I am trying to create a simple self-avoiding freely-jointed chain. The chain part is already completed, it starts at a given point in 3D space (e.g. [0,0,0]). I then generate a new point by randomizing two spherical coordinates θ, φ (the radius is given). Giving me a new point.
Since the points are randomly placed (as opposed to integers a normal 3D walk on a 3D grid), I cannot check if the exact point has been visited before (i.e., iterate over an array of visited points). Instead I have to check if the point lies within a certain radius of previously visited points (small spheres created by every visited point).
I have tried extracting the part of my code I need help with, and adjusted it so it runs by itself.
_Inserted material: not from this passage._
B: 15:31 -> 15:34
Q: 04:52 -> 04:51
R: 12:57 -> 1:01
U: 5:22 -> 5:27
This is with step length 1, and the "avoid radius" = 0.5 (chosen arbitrarily)
import numpy as np
import random
# Generating new point in spherical coordinates, convert to cartesian coordinates
steps = 10
visited = np.zeros([steps,3],dtype=float) # "array of all visited points"
steplength= 1
costheta = random.uniform(-1,1)
theta = np.arccos(costheta)
phi = random.random() * 2 * np.pi
newpos = numpy.copy(visited[-1]) # copy of "previous point"
newpos[0] += steplength* np.cos(phi) * np.sin(theta)
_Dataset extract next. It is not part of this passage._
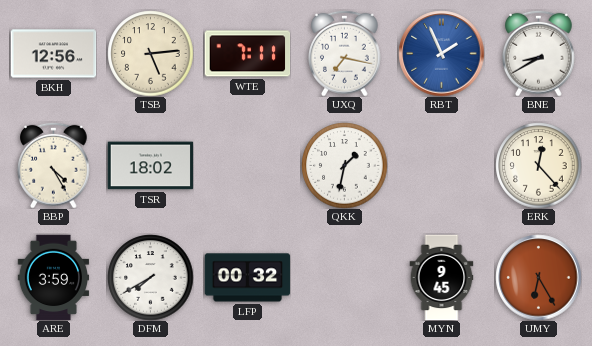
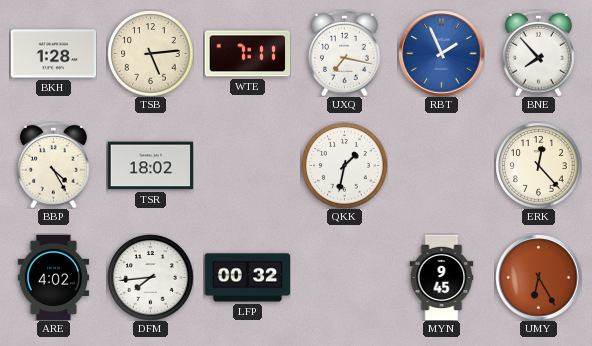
BKH: 12:56 -> 1:28
BNE: 8:40 -> 7:53
ARE: 3:59 -> 4:02
DFM: 7:40 -> 7:44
newpos[1] += steplength* np.sin(phi) * np.sin(theta)
newpos[2] += steplength* np.cos(theta)
# Self-avoid condition (part I need help with)
tooclose = False
for i in range(steps): #For every visited position, check if newpos is too close
diff = np.subtract(pos, self.visited[i])
dist = np.sqrt(diff.dot(diff))
if dist < avoidradius ** 2:
tooclose = True
break
As shown in the code, I simply check the distance from every point and check if it's smaller than the allowed radius. This approach works to make it "self-avoiding", but it is slow. Is there a better way to do it? Perhaps using a different coordinate system, different numpy code (I am not very good at numpy), a different library or a different setup altogether?